_DESCRIPTION OF THE TASK_: Every record that follows must be duplicated exactly, with images left out.

_RECORDS TO PROCESS_:
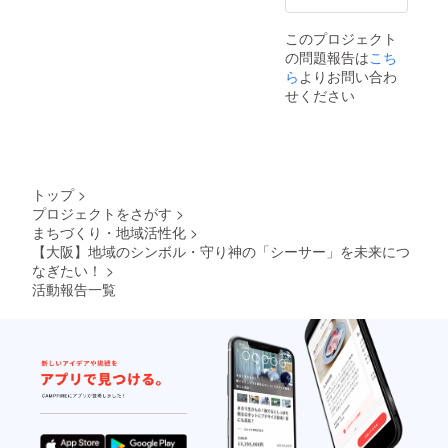
ナルT
イラス
す！当日の様子は、このサ
シャツ
ト入
このプロジェクト
１点 ①
り、
イトの「活動報告」にも投
の問題報告は
こち
オリジ
W36×H
ナルT
稿しますので、ご参加が難
ら
よりお問い合わ
37×D11
シャ
内容量
せください
しい方もお楽しみにしてく
ツ：オ
10L ③
リーブ
オリジ
ださい！
色 ・M
ナルタ
サイズ
オル：
or XLサ
フェイ
イズか
スタオ
トップ
>
らお選
ル、約
プロジェクトをさがす
>
びいた
34×84c
まちづくり・地域活性化
>
だけま
m ＊デ
す。 ②
【大阪】地域のシンボル・守り神の「シーサー」を未来につ
ザイ
トート
ン：
なぎたい！
>
バッ
①〜③
活動報告一覧
グ：浅
のいず
香の
れも浅
シー
香の
サーの
シー
イラス
サーの
ト入
イラス
り、
トのイ
W36×H
ラスト
37×D11
入り ＊
内容量
写真は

_FINAL ANSWER_:
ナルT
イラス
す！当日の様子は、このサ
シャツ
ト入
このプロジェクト
１点 ①
り、
イトの「活動報告」にも投
の問題報告は
こち
オリジ
W36×H
ナルT
稿しますので、ご参加が難
ら
よりお問い合わ
37×D11
シャ
内容量
せください
しい方もお楽しみにしてく
ツ：オ
10L ③
リーブ
オリジ
ださい！
色 ・M
ナルタ
サイズ
オル：
or XLサ
フェイ
イズか
スタオ
トップ
>
らお選
ル、約
プロジェクトをさがす
>
びいた
34×84c
まちづくり・地域活性化
>
だけま
m ＊デ
す。 ②
【大阪】地域のシンボル・守り神の「シーサー」を未来につ
ザイ
トート
ン：
なぎたい！
>
バッ
①〜③
活動報告一覧
グ：浅
のいず
香の
れも浅
シー
香の
サーの
シー
イラス
サーの
ト入
イラス
り、
トのイ
W36×H
ラスト
37×D11
入り ＊
内容量
写真は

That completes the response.